One more thing. Michael Spencer had a popular online following as The Internet Monk. His admirers continued Spencer’s blog after his death. The latest post on the blog is from Jeff Dunn, and it’s about the failure of Christian pastoral leadership. I’ve been talking on this blog about the role of clerical scandal demoralizing and scattering the Catholic flock. Dunn speaks about the same in Evangelicalism, but with a very different twist. He says that in his former job, he learned of all kinds of scandals of sexual abuse and the like in churches and ministries (one presumes he’s talking about Evangelicalism), but none of those, in his view, are as bad as the scandal he sees plaguing Evangelicalism today:

The greatest scandal that I see, one that has such far-reaching consequences that I wonder if the church will ever recover from it, is the desertion of the sheep by those called to be shepherds.

You will notice I don’t often use the word “pastor” on this blog, simply because so many of those we talk about here are not pastors. A pastor is a shepherd, and shepherds care for sheep. I use the term “leader” in reference to those in charge of a church. Shepherds focus on sheep entrusted to them; leaders focus on the structure of the organization that employees them. Shepherds walk behind their flocks to be sure that they stay together and no one gets lost; leaders walk out ahead, “casting the vision” so that all know who is in charge. Shepherds are filthy and dirty from caring for filthy, dirty sheep; leaders are dressed for success. Shepherds get very little recognition; leaders get book contracts.

Being a leader of a church, no matter what size the church, means to study demographics and business models. It means reading case studies and taking cues from the latest research published by business school teachers. Being a leader means setting goals and establishing benchmarks and, at the end of the day, mastering the latest business catchphrases, like “at the end of the day.”
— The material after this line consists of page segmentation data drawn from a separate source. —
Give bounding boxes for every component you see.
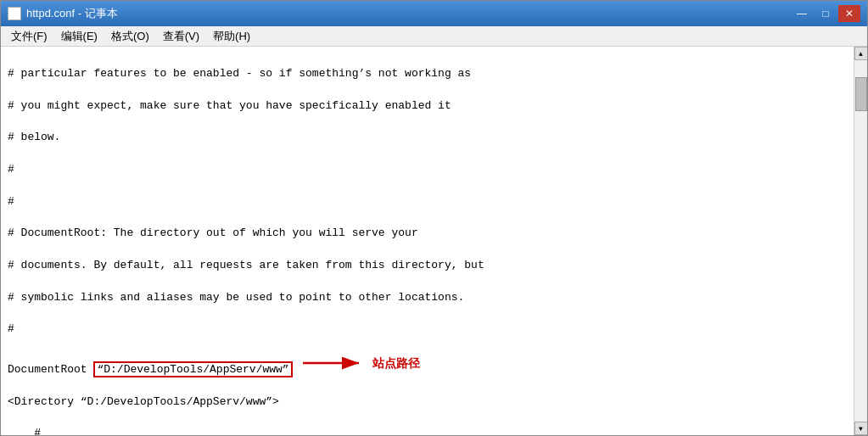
menu-help[interactable]: 帮助(H) — [206, 27, 257, 46]
editor-area: # particular features to be enabled - so… — [1, 47, 867, 435]
title-bar-left: httpd.conf - 记事本 — [8, 6, 118, 21]
minimize-button[interactable]: — — [791, 5, 813, 22]
title-bar: httpd.conf - 记事本 — □ ✕ — [1, 1, 867, 26]
arrow-icon — [301, 354, 369, 372]
line-6: # DocumentRoot: The directory out of whi… — [8, 226, 847, 242]
document-root-value: “D:/DevelopTools/AppServ/www” — [93, 361, 292, 377]
scroll-down-button[interactable]: ▼ — [854, 422, 868, 435]
line-12: # — [8, 426, 847, 435]
editor-content[interactable]: # particular features to be enabled - so… — [1, 47, 854, 435]
line-7: # documents. By default, all requests ar… — [8, 258, 847, 274]
scroll-up-button[interactable]: ▲ — [854, 47, 868, 60]
window-title: httpd.conf - 记事本 — [26, 6, 118, 21]
main-window: httpd.conf - 记事本 — □ ✕ 文件(F) 编辑(E) 格式(O)… — [0, 0, 868, 436]
restore-button[interactable]: □ — [815, 5, 837, 22]
annotation: 站点路径 — [301, 354, 420, 372]
annotation-text: 站点路径 — [372, 355, 420, 372]
vertical-scrollbar[interactable]: ▲ ▼ — [854, 47, 867, 435]
menu-view[interactable]: 查看(V) — [156, 27, 206, 46]
line-11: <Directory “D:/DevelopTools/AppServ/www”… — [8, 394, 847, 411]
window-controls: — □ ✕ — [791, 5, 860, 22]
line-5: # — [8, 194, 847, 210]
line-3: # below. — [8, 130, 847, 146]
line-2: # you might expect, make sure that you h… — [8, 98, 847, 115]
menu-file[interactable]: 文件(F) — [4, 27, 54, 46]
line-8: # symbolic links and aliases may be used… — [8, 290, 847, 306]
line-1: # particular features to be enabled - so… — [8, 66, 847, 82]
menu-edit[interactable]: 编辑(E) — [54, 27, 104, 46]
line-4: # — [8, 162, 847, 178]
menu-format[interactable]: 格式(O) — [104, 27, 156, 46]
close-button[interactable]: ✕ — [838, 5, 860, 22]
scroll-thumb[interactable] — [855, 77, 867, 111]
line-9: # — [8, 321, 847, 338]
notepad-icon — [8, 7, 21, 20]
line-10: DocumentRoot “D:/DevelopTools/AppServ/ww… — [8, 354, 847, 378]
menu-bar: 文件(F) 编辑(E) 格式(O) 查看(V) 帮助(H) — [1, 26, 867, 47]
Being a shepherd, meanwhile, involves visiting MaryLou in the hospital where she will want to talk with you about her medical history for the entire afternoon. It means meeting for breakfast with three men who resent even having to go to church, but do so to only please their wives. It means sitting bedside with a man whose wife is dying of cancer, and then taking the brunt of his anger as he accuses you and God of taking the one thing from him that mattered.
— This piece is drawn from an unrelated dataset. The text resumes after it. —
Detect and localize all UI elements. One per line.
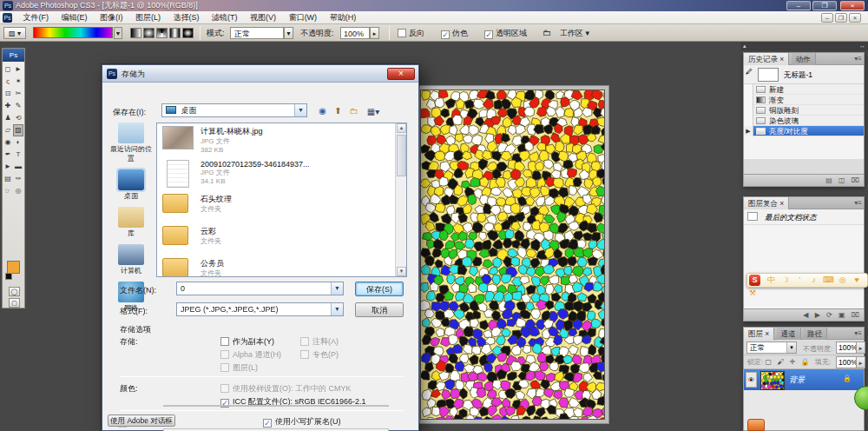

Leaders are professionals. Shepherds are laborers. Listen to what John Piper says about the danger of professionals taking over the church.

Brothers, we are not professionals! We are outcasts. We are aliens and exiles in the world. Our citizenship is in heaven, and we wait with eager expectation for the Lord. You cannot professionalize the love for His appearing without killing it. And it isbeing killed.  (Brothers, We Are Not Professionals, John Piper)

Church leaders have professionalized the love for Jesus’ appearing, and it is being killed. As are the flocks of sheep in desperate need of shepherds. Shepherds are not cool, are not hip, are not trendy. As soon as you try to create a formula for tending to the sheep, you have a corporate farm, and not a place where sheep are nurtured.

He’s talking about Evangelicalism here, but there is a Catholic version of this, and there is an Orthodox version of this. The churches and church communities that thrive in the difficult days and decades ahead will be those headed by pastors, not leaders, and flocks who honor and reward shepherds, not ordained CEOs.